6.23.2008

A Day on the Coast Starlight

I had about two hours to wander about Union Station before the Coast Starlight departed for home. The station has a beautifully restored Art Deco interior, the wood paneled walls and spacious seating areas were very inviting. There was no wifi service, and limited food opportunities which was disappointing but I enjoyed walking around the building. I boarded the coach section of the Coast Starlight train around 10:00am. I don't usually ride with the riff raff but didn't feel like shelling out the extra dough for a sleeper. Looking back I should have skipped the sleeper from ABQ to LA and taken the roomette for the LA to OAK journey. Ten hours without being able to get away from the public becomes wearing.

The attendants seemed to seat people according to where you were headed so I ended up around the middle of the train sitting next to a nice lady from Santa Fe who was going to San Jose. We talked awhile about New Mexico and about the route of the Coast Starlight, which she had taken before. After the car attendant took our tickets I moved up to the lounge car. The first couple of hours the route travels the uninteresting sprawl of LA. Shortly after noon though we came out to the glorious Pacific. When they say the Coast Starlight goes right along the ocean, it does. In places you can look straight down from the train window and see the rocky shore. It's absolutely marvelous and I was lucky enough to get a window seat along the side looking out over the water. We saw swimmers, surfers, pelicans, dolphins, beachgoers of all sorts. At 2:15 the train stopped at Lompoc, seemingly the middle of nowhere but there was a ticket machine right next to the beach. Most of the day was foggy, but watching the coastline there is never a dull moment.

The Coast Starlight was fairly crowded.

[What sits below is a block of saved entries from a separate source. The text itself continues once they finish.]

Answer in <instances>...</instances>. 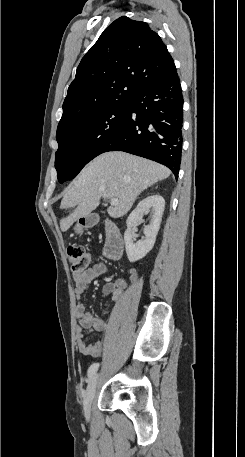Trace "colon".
I'll use <instances>...</instances> for the list:
<instances>
[{
	"label": "colon",
	"mask_w": 245,
	"mask_h": 457,
	"mask_svg": "<svg viewBox=\"0 0 245 457\" xmlns=\"http://www.w3.org/2000/svg\"><path fill=\"white\" fill-rule=\"evenodd\" d=\"M67 255L74 271H83L89 263L87 250L82 245H70L67 248Z\"/></svg>",
	"instance_id": "colon-1"
}]
</instances>
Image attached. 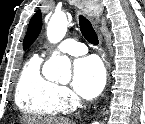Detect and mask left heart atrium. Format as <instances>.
Returning a JSON list of instances; mask_svg holds the SVG:
<instances>
[{
	"instance_id": "1",
	"label": "left heart atrium",
	"mask_w": 145,
	"mask_h": 124,
	"mask_svg": "<svg viewBox=\"0 0 145 124\" xmlns=\"http://www.w3.org/2000/svg\"><path fill=\"white\" fill-rule=\"evenodd\" d=\"M105 73L100 61L93 56L77 59L73 65V86L84 98H93L103 89Z\"/></svg>"
}]
</instances>
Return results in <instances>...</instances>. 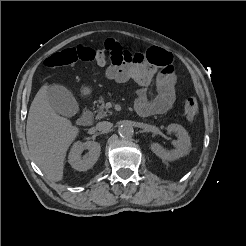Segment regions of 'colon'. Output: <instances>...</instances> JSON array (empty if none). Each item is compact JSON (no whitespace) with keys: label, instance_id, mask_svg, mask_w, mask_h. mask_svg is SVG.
I'll use <instances>...</instances> for the list:
<instances>
[{"label":"colon","instance_id":"1","mask_svg":"<svg viewBox=\"0 0 246 246\" xmlns=\"http://www.w3.org/2000/svg\"><path fill=\"white\" fill-rule=\"evenodd\" d=\"M116 53H118L116 51ZM110 59V53L107 50L93 49L86 46H76L49 56L45 65L48 67L70 66L77 62H95L98 65H104ZM198 112V102L194 96H188L184 103V115L188 121H193Z\"/></svg>","mask_w":246,"mask_h":246}]
</instances>
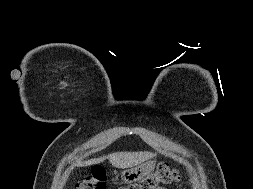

For most of the day I sat near some guys who had just finished the 545 mile AIDS ride from San Francisco to LA. The train went along the same route they had biked so they pointed out various places they remembered along the way. A young man in a hat played guitar all the way to Salinas, a sort of country, folksy, music that suited the ride well. We turned away from the coast at St. Louis Obispo in mid-afternoon to head up the Salinas Valley. Shortly after leaving the coast the train goes around Horsehoe Curve, where from the lounge car you can see both the front and back of the train at the same time. Miles and miles of agriculture. Here the freight trains rule, at one point we had to stop at a siding while the conductor got out to manually flip a track switch, the train pulled through then the switch had to be manually set back into place. Entering the Salinas Valley signals a return to the real world. The scenery is a little less marvelous, the towns a little less solitary and more familiar names start popping up.

The train approached San Jose a little after sunset. The route then goes along the bay up to Oakland. I found this somewhat interesting after having driven the route so many times and always sort of wondered about where the train ran. As we neared Oakland I thought about how often I watched the trains pass through the city and how separate a world it is to actually be on one. We rolled into Jack London Square around 10:00, just half an hour late. The coach cars being in the back of the train let me out just a block from my apartment. The short walk home was uneventful, it sort of amazes me how many people ask me if it was safe to be walking home at night. I had however met a couple on the train who did not have a hotel reservation for the night in Oakland and were under the delusion of their being hotels right next to the train station. I recommended a place a few blocks away, to which I suggested they take a cab.

Not having a room on the Coast Starlight I think I spent more of the day talking to people. It might also be a train where more people travel coach and so the lounge car is filled all day by the same travelers. I was struck by how many drunk people there were on this train, something I had not experienced on other Amtrak routes and several other passengers commented on this also. It was a congenial atmosphere though and when I grew tired of the hubbub of conversation I retired to my seat on the coach car. Still I would have been happier with my own cozy roomette. Someday I would like to take the Coast Starlight all the way to Seattle but that my friends is another adventure for another time!